Los hijos y las mentiras

 

Autor: Mtro. Andrés Gómez Espinosa

En la convivencia con los hijos una de las experiencias que mayor perturbación suscita es enterarse de que el hijo o hija ha mentido. Las reacciones de los progenitores ante este hecho suelen ser diversas, algunas de ellas son:

  1. Se puede recurrir a un castigo que en el discurso se manifiesta como una lección, pese a que el factor emocional envuelve el terreno cognitivo llegando a incluir elementos de venganza, que nada tienen que ver con el supuesto objetivo de aprendizaje.
  2. La sensación de haber traicionado la verdad instalada en el vínculo puede conducir al ocultamiento de que se trata del hijo y no de amistades, socios, familiares, parejas, vecinos, compañeros de trabajo, de la vida escolar, etc. En tanto que se le cobra, al hijo, cuando miente, deudas de otras experiencias, las respuestas no corresponden a la edad y desconfiguran la imagen que de él se ha construido.
  3. Constituirse en agencia de investigación acerca del origen de la mentira; no obstante que el hijo acepte que mintió, padres y madres se empeñan en conocer el trasfondo del acto falso. Su motivación indagadora los puede dirigir a establecer conexiones, vislumbrar escenarios y formular hipótesis de forma que se concentren más en la raíz lógica de la mentira y no en el trastocamiento de la relación ni en el impacto sobre el desarrollo del hijo.
  4. Conformar un tribunal que transita de la averiguación previa al procesamiento de la presunta responsabilidad. Generalmente no existen muchas posibilidades de diferenciar el acto de mentir  del daño estructural o secundario. La actitud enjuiciadora predomina ante cualquier otro factor.
  5. Acudir con un especialista para que apoye en la enmienda moral del sujeto mentiroso, con la visión de que el mentir no tiene relación alguna con el resto de la familia, lo que difícilmente se mantendrá en la medida de las exploraciones.

Los hijos y las mentiras

Las mentiras son temas cruciales de la vida familiar. Imagínese lo complicado y penoso que sería si nunca pudiéramos confiar en lo que la gente nos dice. Resultaría imposible si tuviéramos que comprobar y verificar todo lo que nos cuentan. (Ekman, 1998: 18)
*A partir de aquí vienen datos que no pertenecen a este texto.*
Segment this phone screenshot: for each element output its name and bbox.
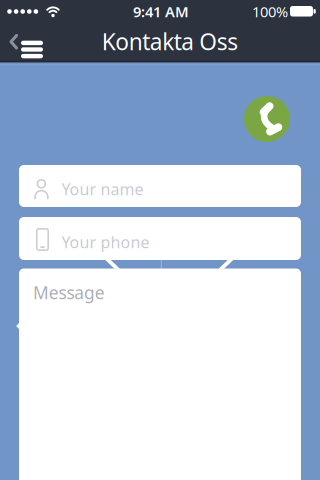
button[interactable]: Back	[8, 33, 20, 50]
staticText: Kontakta Oss	[102, 26, 238, 56]
staticText: 9:41 AM	[133, 2, 189, 21]
staticText: Your name	[62, 178, 144, 200]
staticText: Your phone	[62, 232, 150, 253]
button[interactable]: Call	[244, 96, 290, 142]
staticText: Message	[33, 281, 105, 304]
button[interactable]: Menu	[21, 34, 43, 52]
button[interactable]: Your phone	[19, 217, 301, 260]
button[interactable]: Your name	[19, 165, 301, 207]
staticText: 100%	[252, 2, 288, 21]
button[interactable]: Message	[19, 268, 301, 480]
Motivos para mentir en la infancia

Dado que hay múltiples maneras de mentir, también son numerosas las razones. Además de no ser común que se analice la mentira que a menudo aparece en forma sorpresiva, lo que provoca que las reacciones se conduzcan en el carril de la conducta emocional, reservando a la racionalidad un papel nada protagónico; se tiene la costumbre de mezclar situaciones revolviendo los conceptos, como es el caso de esconder y mentir o dañar y ocultar, lo cual más allá de su claridad tiende a ocupar el sitio del motivo de mentir. Cada acción mentirosa tiene su propia especificidad como fuente; sin embargo, sí hay cierta recurrencia en los menores cuando se lleva a cabo, como se muestra en la siguiente lista que detona la mentira:

  1. Evitar ser castigado.
  2. Obtener algo que no se podría conseguir de otra manera.
  3. Proteger a los amigos de problemas.
  4. Protegerse a uno mismo o a otra persona de algún daño.
  5. Ganarse la admiración o el interés de otro.
  6. Evitar crear una situación social embarazosa.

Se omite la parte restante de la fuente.